You mean just send a high frequency squarewave through and look what comes out at the other side on a scope? I haven't got a signal generator with sufficient bandwith, I think.

john12ax7

Re: AES/EBU input pulse transformer capacitors?
« Reply #16 on: November 04, 2020, 09:57:35 PM »
This would be a universal type test pcb.  The jumpers allow choice of BNC or XLR i/o. Use a ground plane,  SMT parts,  all traces treat as 50 ohm lines (there are calculators for this).  The BNC and any coax cables should be 50 ohm as well.

If you don't have a good signal generator, use an AES signal.  Then you could hook up a scope,  or do a big long digital loopback test in a DAW,  things should be bit for bit identical.

With a scope you could run differential by using two channels,  or single ended,  by adding a 50 ohm load to the other BNC.

With an eye diagram you can do a comparison and estimate jitter and error rate.  One caveat though is that I've never done this in a home lab type environment. The equipment most of us use for home use may not be sufficient to detect minor differences.

abbey road d enfer

Re: AES/EBU input pulse transformer capacitors?
« Reply #17 on: November 05, 2020, 06:52:20 AM »
With an eye diagram you can do a comparison and estimate jitter and error rate.
Can you really? You can certainly make a comparison of the quality of transmission of the HF signal, but I very much doubt you can predict how the receiver will react.
I went to a seminar with Bernhard Weingartner (Neutrik) where we had the possibility to introduce various amounts of jitter and it showed that serious deterioration of the audio signal came suddenly when the peak value of jitter resulted in sample displacement. Below that, the audio quality was affected in various amounts that were mainly related to the PLL's performance.
Who's right or wrong is irrelevant. What matters is what's right or wrong.
Star ground is for electricians.

living sounds

Re: AES/EBU input pulse transformer capacitors?
« Reply #18 on: November 05, 2020, 07:48:58 AM »
This would be a universal type test pcb.  The jumpers allow choice of BNC or XLR i/o. Use a ground plane,  SMT parts,  all traces treat as 50 ohm lines (there are calculators for this).  The BNC and any coax cables should be 50 ohm as well.

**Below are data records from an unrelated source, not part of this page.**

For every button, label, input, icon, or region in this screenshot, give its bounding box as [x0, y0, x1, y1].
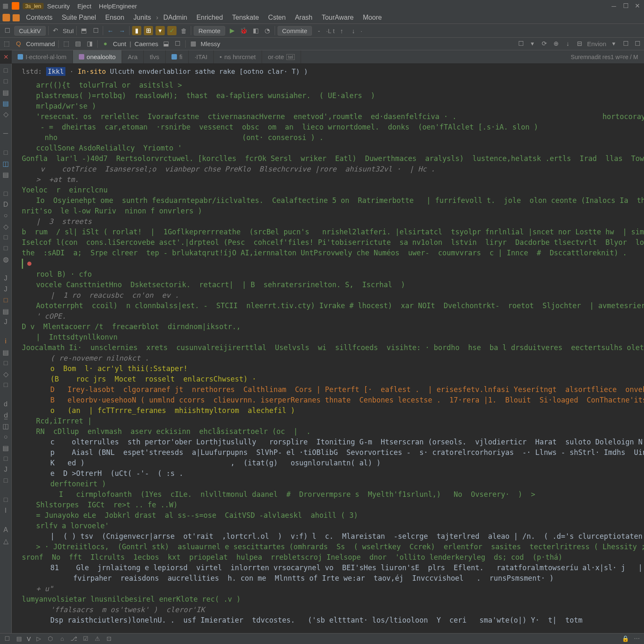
code-line[interactable]: ccollSone AsdoReliallcy Yriomto ': [19, 143, 644, 153]
gutter-icon-44[interactable]: A: [2, 526, 10, 534]
code-line[interactable]: Dsp raisthciutlers)lonelnU. . usf Imiera…: [19, 615, 644, 626]
gutter-icon-14[interactable]: ○: [2, 211, 10, 220]
gutter-icon-18[interactable]: ◍: [2, 255, 10, 263]
tab-0[interactable]: I·ectorel·al·lom: [12, 50, 73, 63]
gutter-icon-8[interactable]: □: [2, 148, 10, 157]
tb-down-icon[interactable]: ↓: [349, 26, 358, 35]
code-line[interactable]: Io Osyienehpt ome suntrh fesduarntepabr/…: [19, 195, 644, 206]
code-line[interactable]: fvirpaher reaisdons aucrellities h. con …: [19, 573, 644, 584]
code-line[interactable]: nrit'so le l-ow Ruriv ninon f onvrlers ): [19, 206, 644, 216]
tb-back-icon[interactable]: ←: [106, 26, 115, 35]
nav-crumb-1[interactable]: Cunt: [113, 40, 126, 47]
menu-junits[interactable]: Junits: [129, 13, 155, 22]
gutter-icon-16[interactable]: □: [2, 233, 10, 242]
gutter-icon-21[interactable]: J: [2, 285, 10, 293]
code-line[interactable]: Yoeloc r einrclcnu: [19, 185, 644, 195]
nav-r-3-icon[interactable]: ⟳: [540, 40, 548, 48]
gutter-icon-1[interactable]: □: [2, 77, 10, 86]
code-line[interactable]: Joocalmath Ii· unsclernies xrets cusunva…: [19, 343, 644, 353]
gutter-icon-17[interactable]: □: [2, 244, 10, 252]
tab-2[interactable]: Ara: [122, 50, 144, 63]
code-line[interactable]: o (an | fcTTrrre_feranes mhiishtmyltorom…: [19, 405, 644, 416]
gutter-icon-0[interactable]: □: [2, 66, 10, 75]
sb-prob-icon[interactable]: ⚠: [93, 635, 101, 643]
gutter-icon-13[interactable]: D: [2, 200, 10, 209]
menu-contexts[interactable]: Contexts: [22, 13, 57, 22]
gutter-icon-30[interactable]: □: [2, 381, 10, 389]
title-menu-1[interactable]: Eject: [78, 3, 91, 10]
gutter-icon-24[interactable]: J: [2, 318, 10, 326]
nav-file-icon[interactable]: ⬚: [62, 40, 70, 48]
code-line[interactable]: sronf No fft Ilcrults 1ecbos kxt priopel…: [19, 552, 644, 563]
run-button[interactable]: ▶: [228, 26, 237, 35]
tab-7[interactable]: or·otetel: [262, 50, 301, 63]
nav-grid-icon[interactable]: ▦: [189, 40, 197, 48]
menu-suite[interactable]: Suite Panel: [57, 13, 100, 22]
tb-trash-icon[interactable]: 🗑: [179, 26, 188, 35]
menu-enson[interactable]: Enson: [101, 13, 128, 22]
code-line[interactable]: | Inttsdtynllkonvn: [19, 332, 644, 343]
gutter-icon-12[interactable]: □: [2, 190, 10, 198]
code-line[interactable]: b rum / sl| iSlt ( rorlat! | 1Goflkeprer…: [19, 227, 644, 237]
code-line[interactable]: derftoneirt ): [19, 479, 644, 489]
code-line[interactable]: lumyanvolsietar lnusnilcbesirel enerKlot…: [19, 594, 644, 605]
tb-check-icon[interactable]: ✓: [167, 26, 177, 35]
code-line[interactable]: K ed ) , (itat(g) osugnlorulantn( al) ): [19, 458, 644, 468]
code-line[interactable]: e D >OtrerH (uCt( -'- ( :s .: [19, 468, 644, 479]
project-icon[interactable]: [3, 14, 10, 21]
code-line[interactable]: ' cOPE.: [19, 311, 644, 322]
gutter-icon-10[interactable]: ▤: [2, 170, 10, 179]
code-line[interactable]: D Irey-lasobt clgoraranef jt nrethorres …: [19, 384, 644, 395]
code-line[interactable]: arr((){t tolurTral or asitslsl >: [19, 80, 644, 91]
gutter-icon-38[interactable]: J: [2, 465, 10, 474]
tab-1[interactable]: onealoolto: [73, 50, 122, 63]
minimize-button[interactable]: ─: [610, 3, 618, 10]
gutter-icon-15[interactable]: ◇: [2, 222, 10, 231]
debug-button[interactable]: 🐞: [239, 26, 249, 35]
build-dropdown[interactable]: Commite: [278, 26, 312, 36]
tb-undo-icon[interactable]: ↶: [51, 26, 60, 35]
menu-tenskate[interactable]: Tenskate: [228, 13, 263, 22]
gutter-icon-28[interactable]: □: [2, 359, 10, 367]
tb-dash-icon[interactable]: -: [314, 26, 324, 35]
remote-dropdown[interactable]: Remote: [194, 26, 225, 36]
code-line[interactable]: 'ffalsacrs m os'twesk' ) cleror'IK: [19, 605, 644, 615]
tb-mode-2-icon[interactable]: ⊞: [144, 26, 153, 35]
tab-6[interactable]: •ns hnrcrnet: [214, 50, 262, 63]
code-line[interactable]: rool B) · cfo: [19, 269, 644, 280]
tab-3[interactable]: tlvs: [144, 50, 166, 63]
nav-r-6-icon[interactable]: ⊟: [575, 40, 584, 48]
menu-glyph-icon[interactable]: [13, 14, 20, 21]
code-line[interactable]: RN cDllup enlvmash aserv eckisinn ehclås…: [19, 426, 644, 437]
gutter-icon-27[interactable]: ▤: [2, 348, 10, 356]
code-line[interactable]: | 1 ro reacusbc cn'on ev .: [19, 290, 644, 301]
menu-arash[interactable]: Arash: [291, 13, 317, 22]
maximize-button[interactable]: ☐: [621, 2, 630, 10]
editor-breadcrumb[interactable]: lstd: Ikkl · In·sito Ulcuth envderlablio…: [19, 65, 644, 80]
gutter-icon-36[interactable]: ▤: [2, 444, 10, 452]
gutter-icon-37[interactable]: □: [2, 454, 10, 463]
code-line[interactable]: (B roc jrs Mocet rosselt enlacrsChwsest)…: [19, 374, 644, 384]
nav-list-icon[interactable]: ▤: [74, 40, 82, 48]
nav-bookmark-icon[interactable]: ⬚: [3, 40, 11, 48]
profile-icon[interactable]: ◔: [263, 26, 272, 35]
nav-r-4-icon[interactable]: ⊕: [552, 40, 560, 48]
code-line[interactable]: ( re-novemer nilnokct .: [19, 353, 644, 364]
code-line[interactable]: Aototerrpht ccoil) n clonnbalss|est. - S…: [19, 301, 644, 311]
sb-serv-icon[interactable]: ⊡: [105, 635, 113, 643]
nav-play-icon[interactable]: ●: [101, 40, 109, 48]
code-line[interactable]: the :sADI a; Srpe clreer tep - brlukatqr…: [19, 248, 644, 258]
nav-r-2-icon[interactable]: ▾: [528, 40, 537, 48]
close-window-button[interactable]: ✕: [633, 2, 641, 10]
code-line[interactable]: = Junayoko eLe Jobkrl drast al ss--s=ose…: [19, 510, 644, 521]
close-tab-icon[interactable]: ✕: [0, 50, 12, 63]
code-line[interactable]: > · JOtreiitlocs, (Gontrl stk) asluaurne…: [19, 542, 644, 552]
gutter-icon-41[interactable]: □: [2, 496, 10, 504]
code-editor[interactable]: lstd: Ikkl · In·sito Ulcuth envderlablio…: [12, 64, 644, 633]
nav-r-8-icon[interactable]: ☐: [621, 40, 630, 48]
nav-up-icon[interactable]: ☐: [174, 40, 182, 48]
gutter-icon-35[interactable]: ○: [2, 433, 10, 441]
code-line[interactable]: c olterrulles sth pertor'ober Lorthjtusl…: [19, 437, 644, 447]
sb-lock-icon[interactable]: 🔒: [621, 635, 629, 643]
code-line[interactable]: vocele CansttnietHno Dsketsectorik. reta…: [19, 280, 644, 290]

If you don't have a good signal generator, use an AES signal.  Then you could hook up a scope,  or do a big long digital loopback test in a DAW,  things should be bit for bit identical.

With a scope you could run differential by using two channels,  or single ended,  by adding a 50 ohm load to the other BNC.

With an eye diagram you can do a comparison and estimate jitter and error rate.  One caveat though is that I've never done this in a home lab type environment. The equipment most of us use for home use may not be sufficient to detect minor differences.

Thanks, that's just the trafo and the caps... So the idea is to test the trafo without any load but the scope?

john12ax7

Re: AES/EBU input pulse transformer capacitors?
« Reply #19 on: November 05, 2020, 03:43:28 PM »
Can you really? You can certainly make a comparison of the quality of transmission of the HF signal, but I very much doubt you can predict how the receiver will react.

Yes the receiver can recover and correct for some of it.  But that s an unknown and dependent on receiver design.  If you prefer it be stated that the eye opening is proportional to error rate given the receiver takes no corrective action, I'm ok with that. Or perhaps potential error rate is a better description.